We finally arrived, and even found the hospital after a good while (we were in a small town, but the man didn't know where it was, and nobody else seemed to either, and all his consulting with people was incredibly laid back and slow). The emergency room had no chairs, water, or toilet, and prices for services were posted on the wall. Then a young handsome Cuban-trained doctor showed up, excited to be able to treat a gringa and speak English, and he took good care of Stina: she got a pain killer and three stitches, her slightly broken little finger checked, and he even called in some sort of a neurospecialist (who was deeply disappointed he wasn't needed, the spine was fine) - and the whole thing cost only $53! He told Stina that if she hadn't had a helmet on, she would have broken her jaw - and then he rode away on his motorcycle without a helmet on! All in all, both bike and Stina were shocked and bruised, and we were reminded of how breakable and mortal we are, but were able to go on.

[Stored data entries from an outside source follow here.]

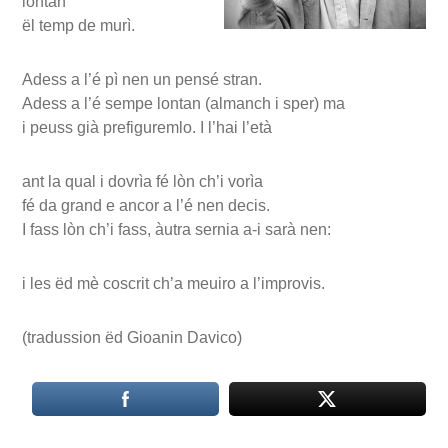
lontan
ël temp de murì.
Adess a l’é pì nen un pensé stran.
Adess a l’é sempe lontan (almanch i sper) ma
i peuss già prefiguremlo. I l’hai l’età
ant la qual i dovrìa fé lòn ch’i vorìa
fé da grand e ancor a l’é nen decis.
I fass lòn ch’i fass, àutra sernia a-i sarà nen:
i les ëd mè coscrit ch’a meuiro a l’improvis.
(tradussion ëd Gioanin Davico)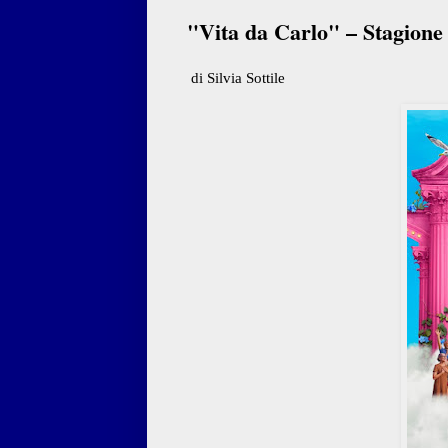
"Vita da Carlo" – Stagione 
di Silvia Sottile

We rode back north, along Baja's east coast (and Stina had to wear a bandanna around her chin in public because it looked really bad), and after Stina got a rear flat, which was another mess (Kyle had to patch four holes!), we just started skipping everything and headed for the border, but enjoying the last wild views of Baja, the desert landscape on one side and the beaches on the other...

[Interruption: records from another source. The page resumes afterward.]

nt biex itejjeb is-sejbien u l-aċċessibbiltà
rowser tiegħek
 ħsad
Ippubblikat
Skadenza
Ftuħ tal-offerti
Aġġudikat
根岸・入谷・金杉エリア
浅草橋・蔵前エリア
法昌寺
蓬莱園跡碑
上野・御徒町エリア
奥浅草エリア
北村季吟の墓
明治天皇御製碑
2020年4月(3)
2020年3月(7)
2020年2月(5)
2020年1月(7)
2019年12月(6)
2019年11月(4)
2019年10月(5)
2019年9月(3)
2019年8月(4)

We stopped in Phoenix to visit a friend and get new tires, and then we rode for three crazy long days, covering most of the country so we made it home on time for an appointment (826mi/1330km is what we did on the last day! We may have slow bikes, but we have caffeine and insanity on our side. :D )
This trip was so much better than we expected: it was colorful and fun to ride down the west coast, with lots of beautiful nature in between - but the nature in Yukon and especially Alaska, and the sheer vastness of it in that area, is simply spectacular...
Unlike other cool trips like Africa or Central America, Alaska is totally doable, it's pure adventure, without any nasty problems like five-hour border crossings, trash, etc., not expensive if you're willing to camp, and good stores and restaurants are available in every decent-sized town. You do need good gear if you are on a motorcycle (especially a waterproof tent and a heated jacket), but if you go exploring it in a camper van, it's just pure comfort and joy, because you definitely see it best simply by driving around.
Humans are great at spoiling everything in the name of greed, and it doesn't look good (climate change, oil drilling etc.), but we really hope this stops and Alaska stays wild and epic, because it's really precious. Alaska is, to this day, one of our favorite destinations!